Here are some of the things we talked about that you should pay attention to:
- How he uses chromaticism and how the rhythm makes it work
- The sound of the b5 and 7th over the V7 chord
- How he interprets the first four bars of the A sections as 2 ii V7s
- How he thinks of V7alt over an entire minor ii V7 in bars 5-8
- The place in the second A that uses the “Tune Up” melody
- The sound of a triad from the 9th on a V7 chord (D maj triad over C7)
- How in the second A he alternates between different V7 sounds
- The variations of the start of The Bridge
- How he uses the tritone minor triad (B- triad on F7)
- The V7 shape at the end of The Bridge using 13-b5-b9-7
Hot House is by no means an easy tune, in fact it took me some effort to get under my belt…

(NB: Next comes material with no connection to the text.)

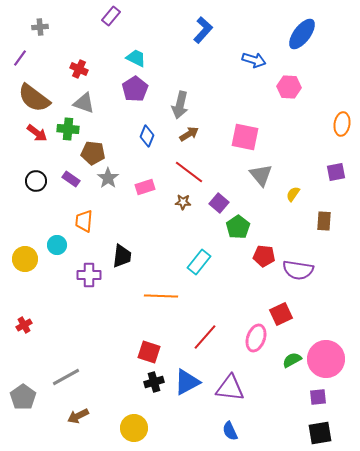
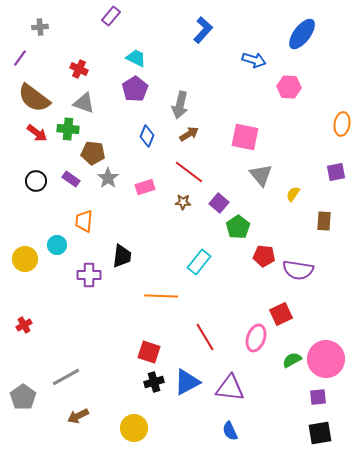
red line at (205, 337): rotated 72 degrees counterclockwise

But, it was the thinking that we went through today that got me there. Rather than just repeating it over and over and hoping something will click, it helps to understand the logic behind everything.
It’s this type of thinking that will allow you to form deeper connections with the music and better understand how to hear everything. Remember, when we’re talking about the b5 or the b9, or the tritone triad, or anything else…we’re talking about a SOUND.
You have to spend time with the recordings and play the sounds at the piano, and on your instrument, until your ear can make sense of them and they’re no longer just a theoretical definition.
This takes some work, but with today’s lesson you have more than enough at your disposal to tackle Hot House or any other bebop head.
And, not only will you now have an easier time committing them to memory, you’ll be able to extract dozens of useful improvisational devices from these masters of composition and use them in your own solos. Now that’s power.